See more from this Session: Water Quality in Urban Landscapes
Monday, November 1, 2010: 9:15 AM
Long Beach Convention Center, Room 103B, First Floor
In 2001 research began on Minebank Run, an urban stream in Maryland, USA to examine the impacts of stream channel restoration. These research results depict the restoration effects on ground water and surface water quality and quantity. The study reach was downstream of the Baltimore I-695 Beltway and was restored in 2004/05 using natural channel design to restructure portions of the stream channel banks. Restoration goals included stream channel redevelopment to contain runoff from storm events. Restoration modified the undercut stream banks and was expected to alter in-channel storage. Stream gauges and piezometers were installed in the stream channel and floodplain along multiple transects to monitor hydrology and water quality. Groundwater quality significantly differed after the restoration in some of the wells in a restructured area; sodium concentrations significantly decreased in the wells directly after restoration followed by a significant increasing trend in both sodium and chloride. It is unknown if these increasing trends will stabilize at the pre-restoration concentrations, however, if the increasing trend in the surface water salinity is indicative, then well water trends are also expected to persist and possibly increase. Storm event precipitation induced specific conductivity spikes with elevated salinity levels indicative of first flush runoff. Salinity levels reached approximately one-third of sea water during these events.
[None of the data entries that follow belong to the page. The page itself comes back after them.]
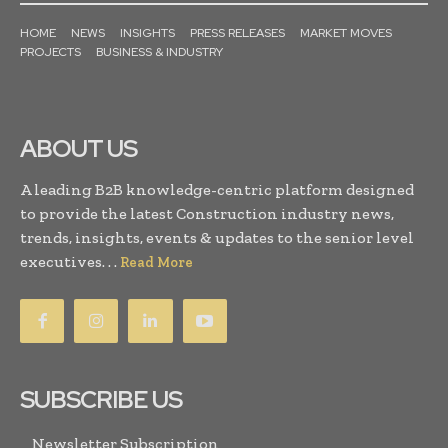
HOME
NEWS
INSIGHTS
PRESS RELEASES
MARKET MOVES
PROJECTS
BUSINESS & INDUSTRY
ABOUT US
A leading B2B knowledge-centric platform designed
to provide the latest Construction industry news,
trends, insights, events & updates to the senior level
executives. . .
Read More
SUBSCRIBE US
Newsletter Subscription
Comparisons of the pre- and post-restoration period hydrographs and associated precipitation events indicate that there was a decrease in peak storm discharges after restoration. An altered hydrology has implications for other locations and supports the implementation of green infrastructure by detaining in-channel water. Improved in-channel detention has implications for wastewater treatment plants with combined sewer overflows and has the potential to help limit untreated releases. Therefore, the benefits of stream restoration and subsequent improvements to ecosystem services can affect human and environmental health.